Commonwealth v. Hamilton

945 N.E.2d 877, 459 Mass. 422, 2011 Mass. LEXIS 170
CourtMassachusetts Supreme Judicial Court
DecidedApril 15, 2011
StatusPublished
Cited by48 cases

This text of 945 N.E.2d 877 (Commonwealth v. Hamilton) is published on Counsel Stack Legal Research, covering Massachusetts Supreme Judicial Court primary law. Counsel Stack provides free access to over 12 million legal documents including statutes, case law, regulations, and constitutions.

Bluebook
Commonwealth v. Hamilton, 945 N.E.2d 877, 459 Mass. 422, 2011 Mass. LEXIS 170 (Mass. 2011).

Opinion

Botsford, J.

After he left a voicemail message for a probation officer in which he implied that he could cause harm to her young daughter, the defendant, Kenneth G. Hamilton, was charged by complaint and subsequently convicted by a jury of threatening to commit a crime, in violation of G. L. c. 275, § 2, [424]*424and intimidating a witness, in violation of G. L. c. 268, § 13B. For the reasons that follow, we affirm the defendant’s conviction of threatening to commit a crime, and vacate his conviction of witness intimidation. We also conclude that the defendant’s other challenges to his convictions do not entitle him to relief.2

1. Background. The evidence at trial would have warranted the jury in finding the following facts. In February of 2007 in the Cambridge District Court, the defendant was convicted of assault and battery on a person over sixty years old, assault and battery on a police officer, and disorderly conduct; he was sentenced to probation on all three convictions. He signed a probation contract on February 28, 2007. He violated the terms of his probation soon thereafter, and at a final probation surrender hearing on March 28, 2007, the probation officer assigned to supervise the defendant (probation officer), recommended that the defendant’s probation be revoked and that he be committed to a one-year sentence in a house of correction. The judge found the defendant in violation, revoked his probation, and adopted the probation officer’s sentencing recommendation. He sentenced the defendant to one year accordingly.
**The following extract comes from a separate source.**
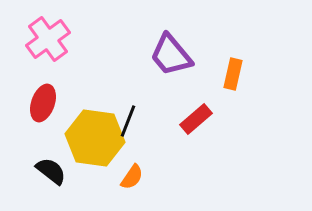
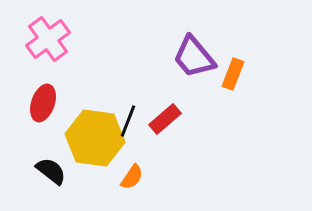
purple trapezoid: moved 23 px right, 2 px down
orange rectangle: rotated 8 degrees clockwise
red rectangle: moved 31 px left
On January 3, 2008, after his release, the defendant left a message on the probation officer’s voicemail at her office. The message stated in part:

“[Tjhis is Kenneth Hamilton. I’m giving you a call because back in March, you violated me on probation and I was put to jail . . . and I was released on December 21. On my return, I noticed that you had cashed a check that I had written out for [ninety dollars] on March 7. At that time ... the judge . . . waived all my fees because I was going to the house of correction. I’m calling because I spoke to the clerk’s office and I informed them of this and I want my [ninety dollars] returned to me and, you know, I’d really love to say I thank you for sending me to where I was, you know, on February 28 . . . you actually brought your daughter into the court house so I want to thank you for sending me where I was because as you know, there [425]*425are very much predators there and I’m not a predator but I was able to talk about your beautiful daughter. Anyway, have a wonderful evening, okay?”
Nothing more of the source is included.